Bill Mitchell, Warren Mosler and L.Randal Wray between them have devoted about a million words to advocating WPA type schemes - (WPA was a large scale “make work” scheme set up in the US 1930s). And the above trio claim that such schemes can reduce unemployment to near zero. To a significant extent their arguments are based on the fact that that a country that issues its own currency has more freedom of manoeuvre when it comes to stimulating its economy than a country in a common currency area.

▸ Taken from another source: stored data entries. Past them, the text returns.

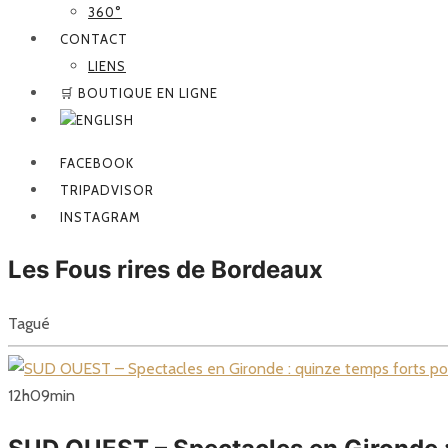
360°
CONTACT
LIENS
🛒 BOUTIQUE EN LIGNE
FACEBOOK
TRIPADVISOR
INSTAGRAM
Les Fous rires de Bordeaux
Tagué
12
h
09
min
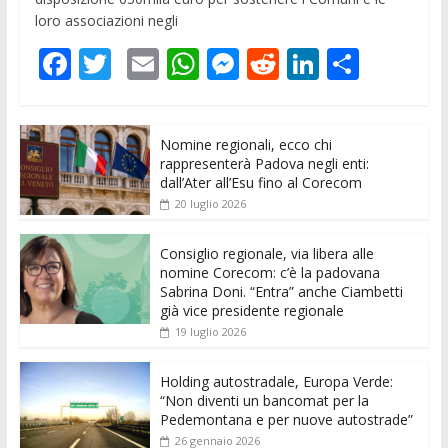
loro associazioni negli
F
T
E
W
M
R
Li
C
ac
w
m
h
e
e
n
o
e
itt
ai
at
ss
d
k
n
Nomine regionali, ecco chi
b
er
l
s
e
di
e
di
rappresenterà Padova negli enti:
o
A
n
t
dI
vi
dall’Ater all’Esu fino al Corecom
20 luglio 2026
o
p
g
n
di
k
p
er
Consiglio regionale, via libera alle
nomine Corecom: c’è la padovana
Sabrina Doni. “Entra” anche Ciambetti
già vice presidente regionale
19 luglio 2026
Holding autostradale, Europa Verde:
“Non diventi un bancomat per la
Pedemontana e per nuove autostrade”
26 gennaio 2026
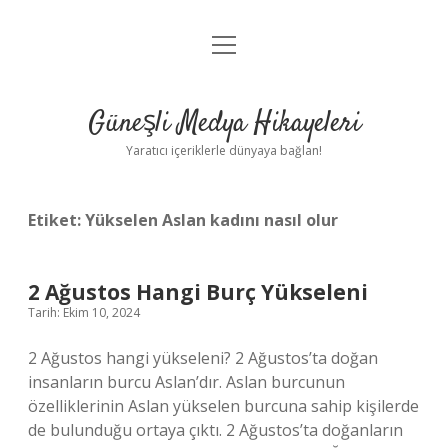
menüyü
Anasayfa
aç
Gizlilik Politikası
Güneşli Medya Hikayeleri
Yasal Uyarı
Yaratıcı içeriklerle dünyaya bağlan!
Hakkımızda
Etiket:
Yükselen Aslan kadını nasıl olur
2 Ağustos Hangi Burç Yükseleni
Tarih: Ekim 10, 2024
2 Ağustos hangi yükseleni? 2 Ağustos’ta doğan
insanların burcu Aslan’dır. Aslan burcunun
özelliklerinin Aslan yükselen burcuna sahip kişilerde
de bulunduğu ortaya çıktı. 2 Ağustos’ta doğanların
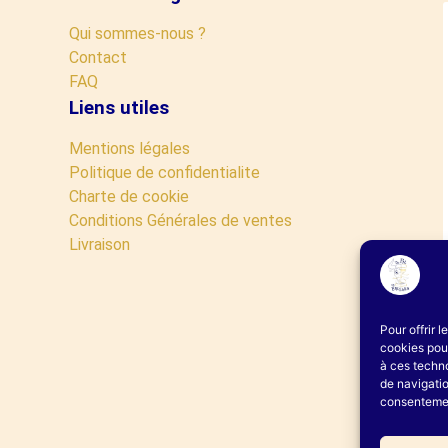
Qui sommes-nous ?
Contact
FAQ
Liens utiles
Mentions légales
Politique de confidentialite
Charte de cookie
Conditions Générales de ventes
Livraison
Pour offrir 
cookies pour
à ces techn
de navigatio
consentement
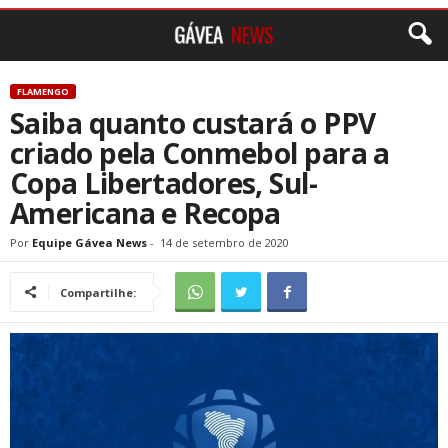
FLAMENGO
Saiba quanto custará o PPV
criado pela Conmebol para a
Copa Libertadores, Sul-
Americana e Recopa
Por
Equipe Gávea News
-
14 de setembro de 2020
Compartilhe:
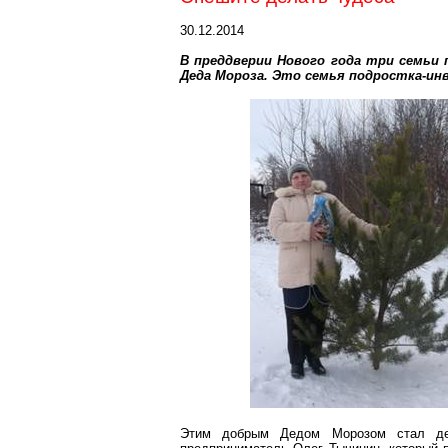
30.12.2014
В преддверии Нового года три семьи 
Деда Мороза. Это семья подростка-инва
Этим добрым Дедом Морозом стал депу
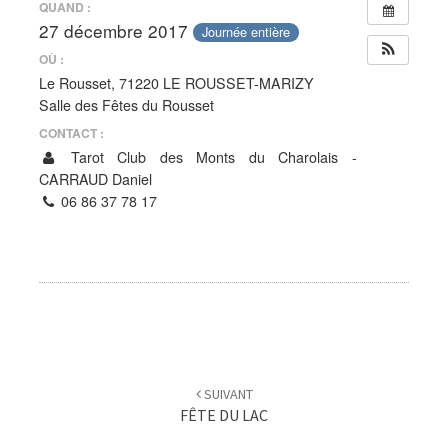
QUAND :
27 décembre 2017
Journée entière
OÙ :
Le Rousset, 71220 LE ROUSSET-MARIZY
Salle des Fêtes du Rousset
CONTACT :
Tarot Club des Monts du Charolais -
CARRAUD Daniel
06 86 37 78 17
Navigation
d'article
SUIVANT
FÊTE DU LAC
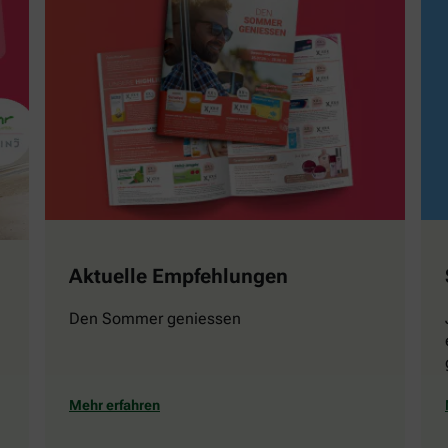
Aktuelle Empfehlungen
Den Sommer geniessen
Mehr erfahren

That is, the argument to a significant extent is: “the amount that needs to be spent to get a large scale WPA system going is small (or at worst equal to) the amount of extra money that an “own currency issuing” country can print each year, without exacerbating inflation.”
Malcolm Sawyer has attacked the above WPA idea. But there is one flaw in the above argument that Sawyer hasn’t spotted (at least not in the paper you get to from the latter link). The flaw is thus.

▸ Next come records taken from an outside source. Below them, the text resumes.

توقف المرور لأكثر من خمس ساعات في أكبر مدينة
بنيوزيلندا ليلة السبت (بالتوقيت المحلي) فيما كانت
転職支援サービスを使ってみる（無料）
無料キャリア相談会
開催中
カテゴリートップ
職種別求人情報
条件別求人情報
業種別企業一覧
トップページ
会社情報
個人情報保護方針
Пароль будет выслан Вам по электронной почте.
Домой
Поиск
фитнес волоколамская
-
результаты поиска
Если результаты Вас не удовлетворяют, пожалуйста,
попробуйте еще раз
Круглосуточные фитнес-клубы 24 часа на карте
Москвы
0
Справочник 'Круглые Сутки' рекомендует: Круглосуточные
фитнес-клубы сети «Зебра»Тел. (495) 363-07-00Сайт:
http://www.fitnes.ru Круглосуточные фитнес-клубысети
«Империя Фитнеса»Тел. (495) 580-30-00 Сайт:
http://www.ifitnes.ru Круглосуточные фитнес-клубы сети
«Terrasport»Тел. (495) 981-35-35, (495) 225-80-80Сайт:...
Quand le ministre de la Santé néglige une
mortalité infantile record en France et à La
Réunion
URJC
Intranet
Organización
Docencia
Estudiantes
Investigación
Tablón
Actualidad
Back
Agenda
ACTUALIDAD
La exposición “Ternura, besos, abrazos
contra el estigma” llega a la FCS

Freedom to print money and stimulate one’s economy is not an argument for stimulating it in any particular way, e.g. the WPA way. Indeed, the above trio of authors suggest various other ways of simulating economies using printed money. Thus money printing has nothing to do with the arguments for or against WPA. The question as to whether to implement WPA type schemes is entirely dependent on its merits compared to other forms of employment creation.
Quad Erat Demonstrandum. Or put it another way, the above trio are not grumpy enough – see 13th Nov post immediately below.